Check every line in the records below for the word "zijn" and report how many have it, nothing more.

━━━ Supplied material

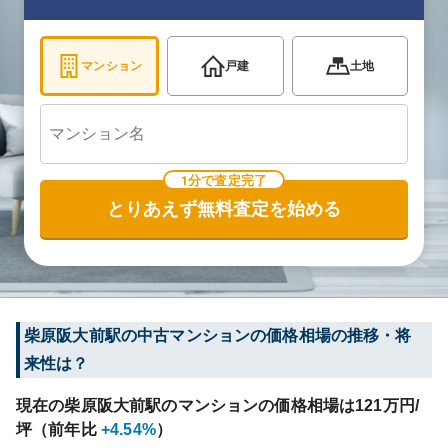
マンション
戸建
土地
1分で査定完了
とりあえず無料査定を始める
柴原阪大前
駅の中古マンションの価格相場の推移・将
来性は？
現在の
柴原阪大前
駅のマンションの価格相場は
121
万円/
坪（前年比
+4.54%
）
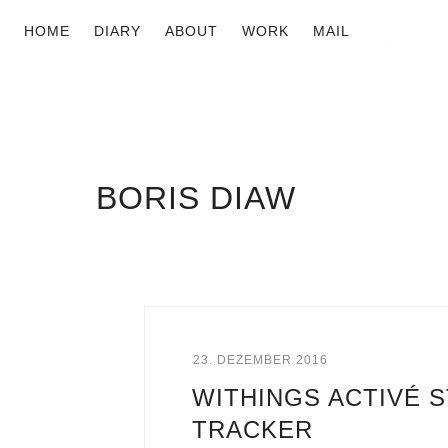
HOME
DIARY
ABOUT
WORK
MAIL
BORIS DIAW
23. DEZEMBER 2016
WITHINGS ACTIVÉ S
TRACKER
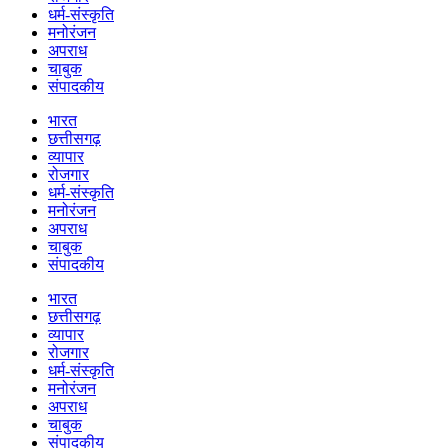
धर्म-संस्कृति
मनोरंजन
अपराध
चाबुक
संपादकीय
भारत
छत्तीसगढ़
व्यापार
रोजगार
धर्म-संस्कृति
मनोरंजन
अपराध
चाबुक
संपादकीय
भारत
छत्तीसगढ़
व्यापार
रोजगार
धर्म-संस्कृति
मनोरंजन
अपराध
चाबुक
संपादकीय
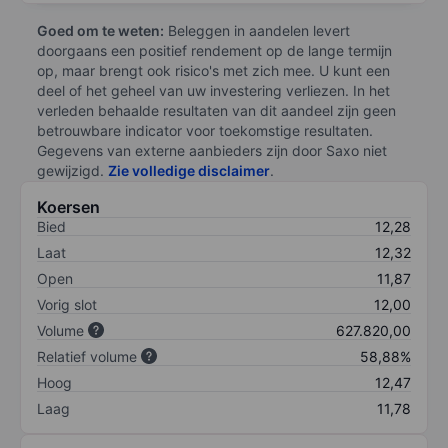
Goed om te weten:
Beleggen in aandelen levert
doorgaans een positief rendement op de lange termijn
op, maar brengt ook risico's met zich mee. U kunt een
deel of het geheel van uw investering verliezen. In het
verleden behaalde resultaten van dit aandeel zijn geen
betrouwbare indicator voor toekomstige resultaten.
Gegevens van externe aanbieders zijn door Saxo niet
gewijzigd.
Zie volledige disclaimer
.
Koersen
Bied
12,28
Laat
12,32
Open
11,87
Vorig slot
12,00
Volume
627.820,00
Relatief volume
58,88%
Hoog
12,47
Laag
11,78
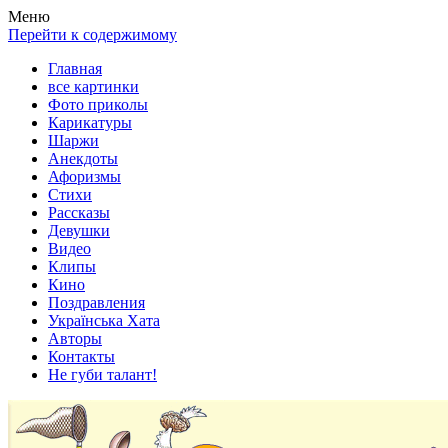
Весела хата — прикольные картинки, смешные истории, клипы
Покажем всем ваши фото приколы, карикатуры, шаржи, стихи, 
Меню
Перейти к содержимому
Главная
все картинки
Фото приколы
Карикатуры
Шаржи
Анекдоты
Афоризмы
Стихи
Рассказы
Девушки
Видео
Клипы
Кино
Поздравления
Українська Хата
Авторы
Контакты
Не губи талант!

━━━━━━

- Expected answer:
2